Fina (my new nickname for Josafina) :clap2:*


----------



## JoParsons (Jun 25, 2011)

*What? No One in Uruapan???*



JoParsons said:


> *lane:I'm looking for other expats moving to or living in Uruapan. I've found a couple of people through friends and one from here, but I'd love to hear from more of you.
> 
> So, wassup?
> 
> Fina (my new nickname for Josafina) :clap2:*


Really?  :confused2:No one else moving to Uruapan, Avocado capital of the world??? How can this be. Oh, and it has a Sam's Club.


----------



## conklinwh (Dec 19, 2009)

Avocados yes as well as some of the best laquerware anywhere but expect not too many expats.
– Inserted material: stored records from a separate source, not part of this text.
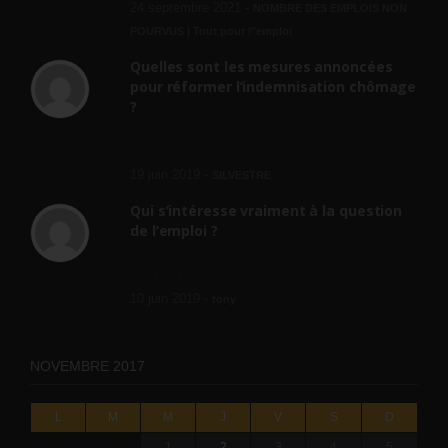
24 septembre 2021 -
NOMBRE DES EMPLOIS NON
POURVUS | Tout pour l"emploi
Quelles sont les mesures annoncées
pour réformer l’indemnisation chômage
?
Cette réforme vise à diaboliser le chômeur et
ne va rien régler....
19 juin 2019 -
SILVESTRE
Qui s’intéresse vraiment à la question
de l’emploi ?
l'amélioration des conditions de travail dans
le BTP (Le taux de...
10 juin 2019 -
tony
NOVEMBRE 2017
L
M
M
J
V
S
D
1
2
3
4
5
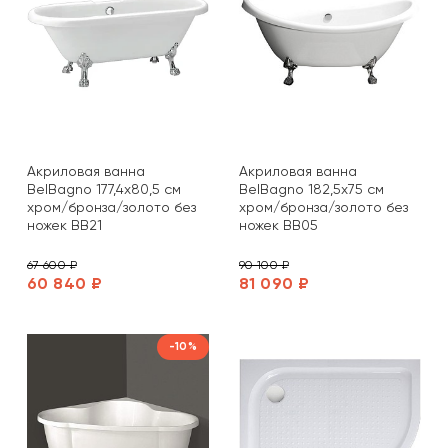
Акриловая ванна
Акриловая ванна
BelBagno 177,4х80,5 см
BelBagno 182,5х75 см
хром/бронза/золото без
хром/бронза/золото без
ножек BB21
ножек BB05
67 600 ₽
90 100 ₽
60 840 ₽
81 090 ₽
-10%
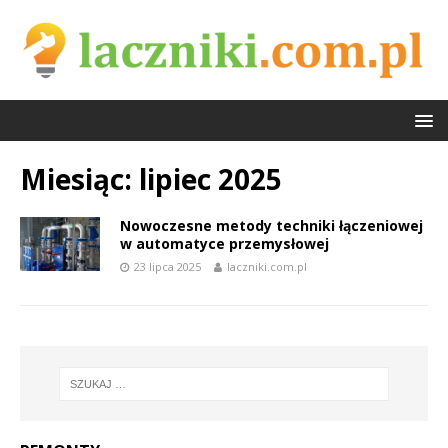
Miesiąc:
lipiec 2025
Nowoczesne metody techniki łączeniowej
w automatyce przemysłowej
23 lipca 2025
laczniki.com.pl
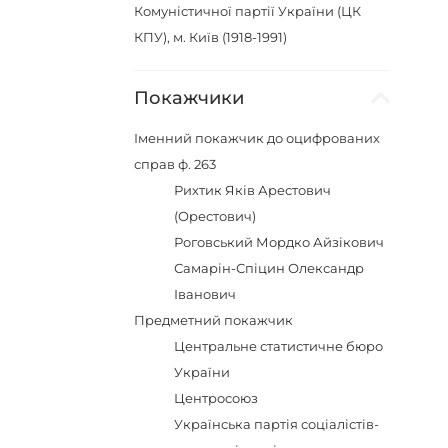
Комуністичної партії України (ЦК
КПУ), м. Київ (1918-1991)
Покажчики
Іменний покажчик до оцифрованих
справ ф. 263
Рихтик Яків Арестович
(Орестович)
Роговський Мордко Айзікович
Самарін-Спіцин Олександр
Іванович
Предметний покажчик
Центральне статистичне бюро
України
Центросоюз
Українська партія соціалістів-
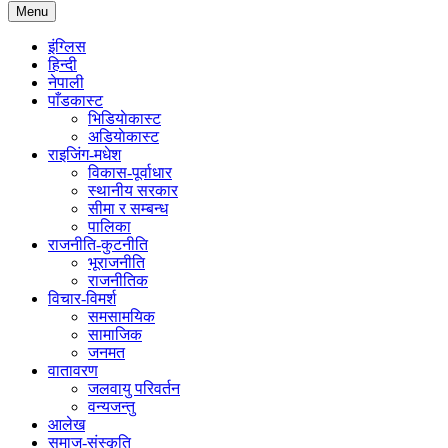
Menu
इंग्लिस
हिन्दी
नेपाली
पाँडकास्ट
भिडियाेकास्ट
अडियाेकास्ट
राइजिंग-मधेश
विकास-पूर्वाधार
स्थानीय सरकार
सीमा र सम्बन्ध
पालिका
राजनीति-कुटनीति
भूराजनीति
राजनीतिक
विचार-विमर्श
समसामयिक
सामाजिक
जनमत
वातावरण
जलवायु परिवर्तन
वन्यजन्तु
आलेख
समाज-संस्कृति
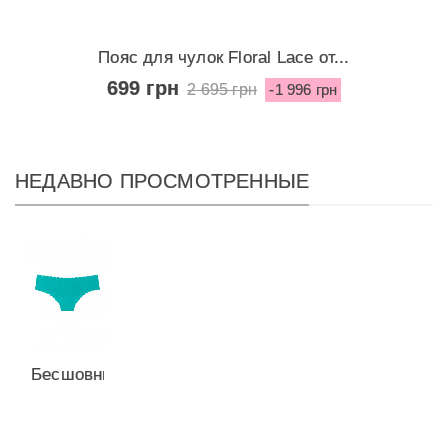
Пояс для чулок Floral Lace от...
699 грн
2 695 грн
-1 996 грн
НЕДАВНО ПРОСМОТРЕННЫЕ
Бесшовные
трусики-
стринги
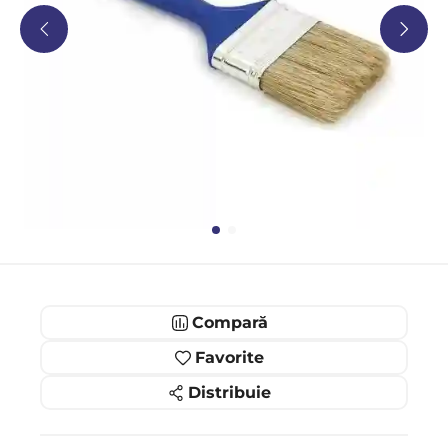
Compară
Favorite
Distribuie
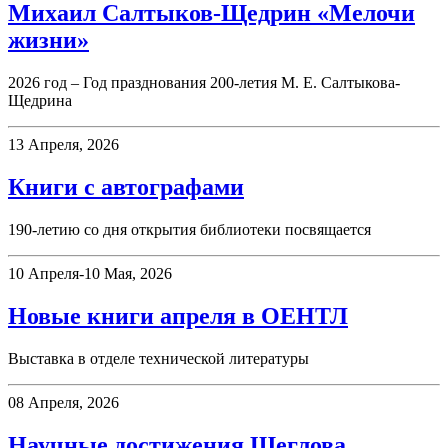
Михаил Салтыков-Щедрин «Мелочи
жизни»
2026 год – Год празднования 200-летия М. Е. Салтыкова-
Щедрина
13 Апреля, 2026
Книги с автографами
190-летию со дня открытия библиотеки посвящается
10 Апреля-10 Мая, 2026
Новые книги апреля в ОЕНТЛ
Выставка в отделе технической литературы
08 Апреля, 2026
Научные достижения Щеглова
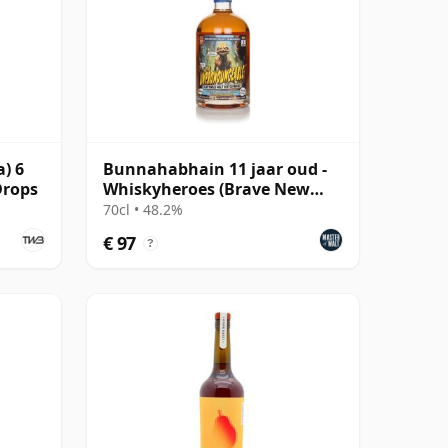
) 6
Bunnahabhain 11 jaar oud -
Drops
Whiskyheroes (Brave New
Spirits)
70cl • 48.2%
€ 97
?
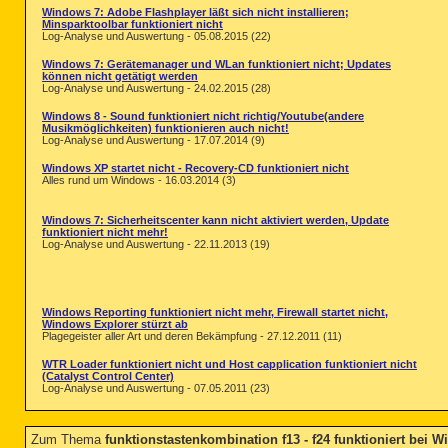
Windows 7: Adobe Flashplayer läßt sich nicht installieren;
Minsparktoolbar funktioniert nicht
Log-Analyse und Auswertung - 05.08.2015 (22)
Windows 7: Gerätemanager und WLan funktioniert nicht; Updates
können nicht getätigt werden
Log-Analyse und Auswertung - 24.02.2015 (28)
Windows 8 - Sound funktioniert nicht richtig/Youtube(andere
Musikmöglichkeiten) funktionieren auch nicht!
Log-Analyse und Auswertung - 17.07.2014 (9)
Windows XP startet nicht - Recovery-CD funktioniert nicht
Alles rund um Windows - 16.03.2014 (3)
Windows 7: Sicherheitscenter kann nicht aktiviert werden, Update
funktioniert nicht mehr!
Log-Analyse und Auswertung - 22.11.2013 (19)
Windows Reporting funktioniert nicht mehr, Firewall startet nicht,
Windows Explorer stürzt ab
Plagegeister aller Art und deren Bekämpfung - 27.12.2011 (11)
WTR Loader funktioniert nicht und Host capplication funktioniert nicht
(Catalyst Control Center)
Log-Analyse und Auswertung - 07.05.2011 (23)
Zum Thema
funktionstastenkombination f13 - f24 funktioniert bei W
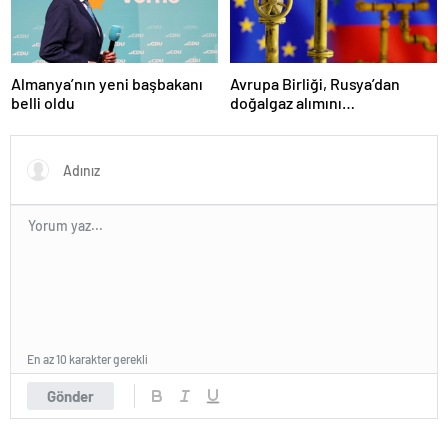
Almanya’nın yeni başbakanı
Avrupa Birliği, Rusya’dan
belli oldu
doğalgaz alımını
sonlandıracak
En az 10 karakter gerekli
Gönder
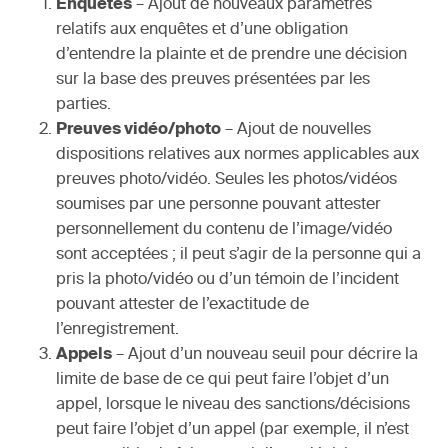
Enquêtes
– Ajout de nouveaux paramètres
relatifs aux enquêtes et d’une obligation
d’entendre la plainte et de prendre une décision
sur la base des preuves présentées par les
parties.
Preuves vidéo/photo
– Ajout de nouvelles
dispositions relatives aux normes applicables aux
preuves photo/vidéo. Seules les photos/vidéos
soumises par une personne pouvant attester
personnellement du contenu de l’image/vidéo
sont acceptées ; il peut s’agir de la personne qui a
pris la photo/vidéo ou d’un témoin de l’incident
pouvant attester de l’exactitude de
l’enregistrement.
Appels
– Ajout d’un nouveau seuil pour décrire la
limite de base de ce qui peut faire l’objet d’un
appel, lorsque le niveau des sanctions/décisions
peut faire l’objet d’un appel (par exemple, il n’est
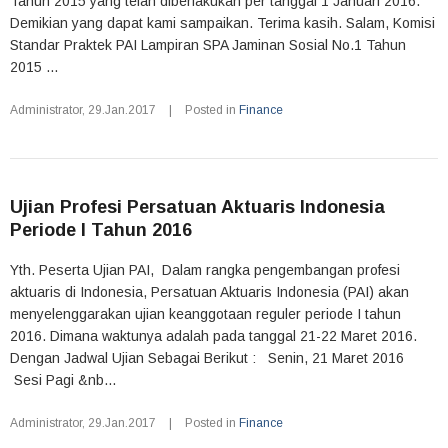
Tahun 2015 yang telah diberlakukan per tanggal 1 Januari 2016.
Demikian yang dapat kami sampaikan. Terima kasih. Salam, Komisi
Standar Praktek PAI Lampiran SPA Jaminan Sosial No.1 Tahun
2015 ...
Administrator
,
29.Jan.2017
|
Posted in
Finance
Ujian Profesi Persatuan Aktuaris Indonesia
Periode I Tahun 2016
Yth. Peserta Ujian PAI, Dalam rangka pengembangan profesi
aktuaris di Indonesia, Persatuan Aktuaris Indonesia (PAI) akan
menyelenggarakan ujian keanggotaan reguler periode I tahun
2016. Dimana waktunya adalah pada tanggal 21-22 Maret 2016.
Dengan Jadwal Ujian Sebagai Berikut : Senin, 21 Maret 2016
Sesi Pagi &nb...
Administrator
,
29.Jan.2017
|
Posted in
Finance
More likely Patzcuaro.
Great that you are enjoying it and that you picked up on Fina from earlier thread.


----------



## JoParsons (Jun 25, 2011)

*Just Checking*



conklinwh said:


> Avocados yes as well as some of the best laquerware anywhere but expect not too many expats. More likely Patzcuaro.
> Great that you are enjoying it and that you picked up on Fina from earlier thread.


I was just checking again. Thanks for the response.


----------



## JoParsons (Jun 25, 2011)

I'm very eager to leave now. 2 days and 10 hours until my flight and I'm wanting it to be tomorrow morning. Time for some deep breaths. And I'll probably be back.


----------



## Isla Verde (Oct 19, 2011)

JoParsons said:


> I'm very eager to leave now. 2 days and 10 hours until my flight and I'm wanting it to be tomorrow morning. Time for some deep breaths. And I'll probably be back.


Deep breaths are a good idea along with some Valeriana to gently calm your nerves. You will keep us posted on how your move goes, I hope.


----------



## JoParsons (Jun 25, 2011)

Thanks for the good words.


----------